Les djihadistes de l'État islamique en Irak et au Levant (EIIL) se battent en Irak et en Syrie pour former un État sunnite au Moyen-Orient. Mais leurs méthodes radicales et brutales trouvent peu d'appuis dans la population sunnite, marginalisée par les gouvernements syrien et irakien. Portrait en trois temps.

1.Naissance dans le sang

Le groupe de djihadistes s'est formé en 2004, en Irak, au plus fort des combats qui opposaient les troupes américaines aux insurgés sunnites, explique en entrevue le journaliste franco-irakien Feurat Alani.

«Le groupe de l'État islamique d'Irak a été formé au moment de la bataille de Fallouja, en 2004. Ses leaders ont porté allégeance à Al-Qaïda. Mais, au fil des ans, le groupe a fait le combat sur la population chiite, ce qui a déplu aux hauts dirigeants d'Al-Qaïda, qui ont une vision plus globale. Il y a eu une rupture entre les deux groupes», précise M. Alani, en entrevue téléphonique depuis Dubaï.

Le fondateur du groupe, Abu Moussab Al Zarkaoui, était alors l'un des plus importants militants islamistes en Irak, et son influence était grandissante.

Après les combats avec les Américains, les militants islamistes ont comblé le vide de sécurité à Fallouja, qu'ils ont tenu sous leur règne pendant plus d'un an.

«Les combattants ont fait régner un régime de terreur dans la ville, tuant des Irakiens, décapitant des opposants... Ils ont finalement été expulsés par les tribus de Fallouja.»

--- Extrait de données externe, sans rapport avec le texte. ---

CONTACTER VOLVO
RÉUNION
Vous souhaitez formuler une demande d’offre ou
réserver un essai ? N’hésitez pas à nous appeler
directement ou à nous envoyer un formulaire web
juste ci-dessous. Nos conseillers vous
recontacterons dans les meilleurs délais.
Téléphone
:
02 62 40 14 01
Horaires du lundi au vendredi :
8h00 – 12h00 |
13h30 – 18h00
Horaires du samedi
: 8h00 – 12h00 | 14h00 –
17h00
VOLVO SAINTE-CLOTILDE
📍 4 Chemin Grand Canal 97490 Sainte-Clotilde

Le groupe s'appelait alors l'État islamique d'Irak (EII), mais son expansion vers la Syrie allait bientôt lui donner une nouvelle vocation, et un nouveau nom.

2. Influence en hausse en Syrie

Avec l'éclatement de la guerre civile en Syrie, en 2011, des membres de l'État islamique d'Irak ont gagné le pays pour prendre les armes contre l'armée syrienne et le régime de Bachar al-Assad.

En 2012, un nouvel objectif se dessine. Le groupe de djihadistes revendique un important territoire, allant de Rakka, en Syrie, à l'ouest, jusqu'à Fallouja, en Irak, à l'est. «Leur objectif est de former un État pour les sunnites, une sorte de «Sunnistan» » note M. Alani, qui était en poste en Irak de 2003 à 2008, au plus fort de l'insurrection armée. «Ils veulent casser l'axe d'influence chiite dans ce secteur.»

Dans ce territoire, le groupe qui s'appelle désormais l'État islamique en Irak et au Levant (EIIL, ou ISIS en anglais) veut faire appliquer une forme radicale de l'islam et faire respecter la charia.

Ces derniers mois, l'EIIL a remporté d'importantes victoires en Syrie et a étendu son influence dans ce conflit où plusieurs groupes de militants, islamistes ou non, combattent l'armée syrienne.

3. Une présence dérangeante

En 2014, la présence des combattants de l'EIIL, en Syrie comme en Irak, est loin de faire l'unanimité parmi la population et les insurgés. Hier, les forces de l'EIIL ont été délogées de la ville d'Alep par des rebelles islamistes qui étaient leurs anciens alliés. À Rakka, principal fief de l'EIIL, des rebelles ont entrepris d'assiéger le quartier général de l'organisation, qui s'est rendue impopulaire par ses exactions dans les combats en Syrie.

À Fallouja non plus, les militants de l'EIIL ne sont pas les bienvenus dans plusieurs quartiers, note M. Alani, qui est en contact régulier avec des citoyens de la ville assiégée.

«Le gouvernement irakien utilise la présence de l'EIIL à Fallouja pour justifier le besoin d'une attaque d'envergure contre ces «affiliés d'Al-Qaïda». Mais dans les faits, ces combattants sont impopulaires. Hier, des militants de l'EIIL on fait flotter leur drapeau au-dessus d'un poste de police, mais les autres combattants sunnites leur ont dit de l'enlever, car cela jouait le jeu du premier ministre Nouri al-Maliki et justifierait des représailles de l'armée.»